Говоря эти слова, Сергей видел Светлану перед собой — ту, лесную, ласковую и покорную ему, чувственно-прекрасную и одновременно раздражающе чужую, сказавшую ему на прощание жесткое: забудь меня! Но для него эти слова совершенно ничего не значили, он понял их по-своему, они только придали ему силы. Да, Светлане стыдно перед ним, она не хочет обременять его своей дочкой, она виновата. Но что все это значит теперь, когда он познал ее как женщину, наговорил ей столько хороших, ласковых слов, и они, эти слова, были правдой, истиной, выразили его отношение к ней, несмотря ни на что! И как он теперь может отказаться от них? Он готов повторить их, говорить всегда, утром и вечером, днем и ночью, добиваться того, чтобы она, Светлана, могла их слышать, чтобы она всегда была рядом — его женщина, его любовь. Почему этого не хотят понять родители — умные, образованные люди? Разве они сами не были молодыми, разве они не помнят себя двадцатилетними? Ведь Светлана попала в беду, доверилась проходимцу, легкомысленному человеку, что ж теперь?! Он, Сергей, готов простить ее и простил, готов воспитывать ее маленькую чудную дочку, помогать Светлане во всем. Разве мало он пережил, ждал, думал о пей в армии, в госпитале?! Зачем же снова говорить об этом? Пусть Светлана успокоится, он поговорит с ней откровенно, по душам, убедит ее в искренности и надежности своих чувств…
— Сережа, я могу тебя понять… — начала было Зоя. Но сын мягко попросил ее:
— Мам, не надо об этом сейчас, ладно? Я потом тебе все скажу. Ты езжай, отдыхай…
Голос Сергея был взволнованным, заметно дрожал, в ласковых его больших глазах блеснула нежность.
«Бог ты мой, да он просто без ума от нее!» — с содроганием подумала Русанова, понимая, что действительно нужно сейчас прекратить этот серьезный разговор, отложить его на потом. Вот вернется она из отпуска, сама пойдет к Светлане, поговорит с ней, как женщина с женщиной. Скажет ей недвусмысленно и прямо: оставь нашего парня, милая. У тебя была возможность стать ему подругой жизни, ты же плюнула ему в душу. Зачем теперь будоражить прошлое, зачем бегать к нему на свидания, соблазнять?
«Я найду, что ей сказать, найду, — решительно размышляла Зоя, гремя в раковине посудой. — Пусть обижается на меня, ее право. Но ты не кошка, чтобы ластиться к каждому, должна была подумать о Сергее, если питала к нему хоть какие-нибудь чувства…»

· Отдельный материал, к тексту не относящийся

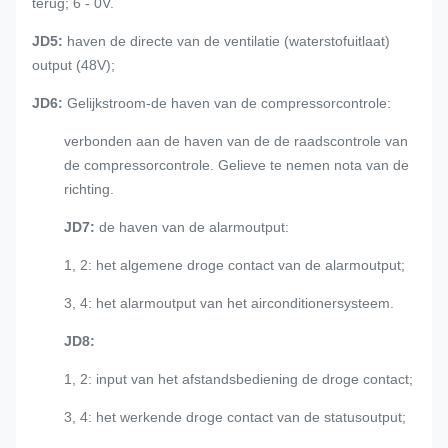
terug; 6 - 0V.
JD5:
haven de directe van de ventilatie (waterstofuitlaat)
output (48V);
JD6:
Gelijkstroom-de haven van de compressorcontrole:
verbonden aan de haven van de de raadscontrole van
de compressorcontrole. Gelieve te nemen nota van de
richting.
JD7:
de haven van de alarmoutput:
1, 2: het algemene droge contact van de alarmoutput;
3, 4: het alarmoutput van het airconditionersysteem.
JD8:
1, 2: input van het afstandsbediening de droge contact;
3, 4: het werkende droge contact van de statusoutput;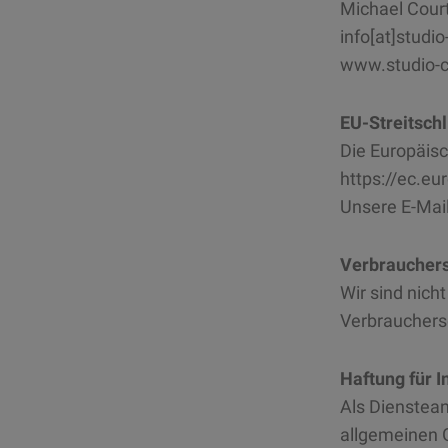
Michael Cour
info[at]studi
www.studio-c
EU-Streitsch
Die Europäisc
https://ec.e
Unsere E-Mai
Verbrauchers
Wir sind nicht
Verbrauchers
Haftung für I
Als Dienstean
allgemeinen G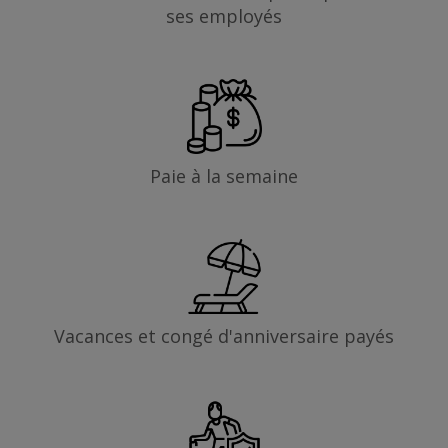
ses employés
Paie à la semaine
Vacances et congé d'anniversaire payés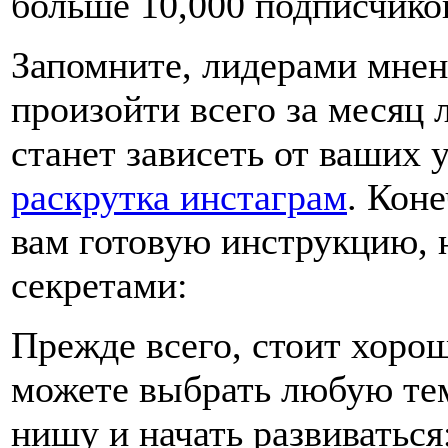
больше 10,000 подписчико
Запомните, лидерами мнен
произойти всего за месяц 
станет зависеть от ваших 
раскрутка инстаграм
. Кон
вам готовую инструкцию,
секретами:
Прежде всего, стоит хорош
можете выбрать любую тем
нишу и начать развиваться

Думая так, Зоя одновременно и корила себя за конечно же грубые мысли (она понимала, что Сергей может поступить по-своему, и ей придется с этим смириться), но все равно чувство оскорбленности не покидало ее, жалость к сыну умножала ее силы к сопротивлению, ярко зримая картина — Светлана входит в их дом с ребенком — пугала Русанову до холодного пота. Нет-нет, этому не бывать! Жизненный и профессиональный опыт подсказывал ей, что Светлана подает себя Сергею лучше, чем есть на самом деле, а он, глупый, верит.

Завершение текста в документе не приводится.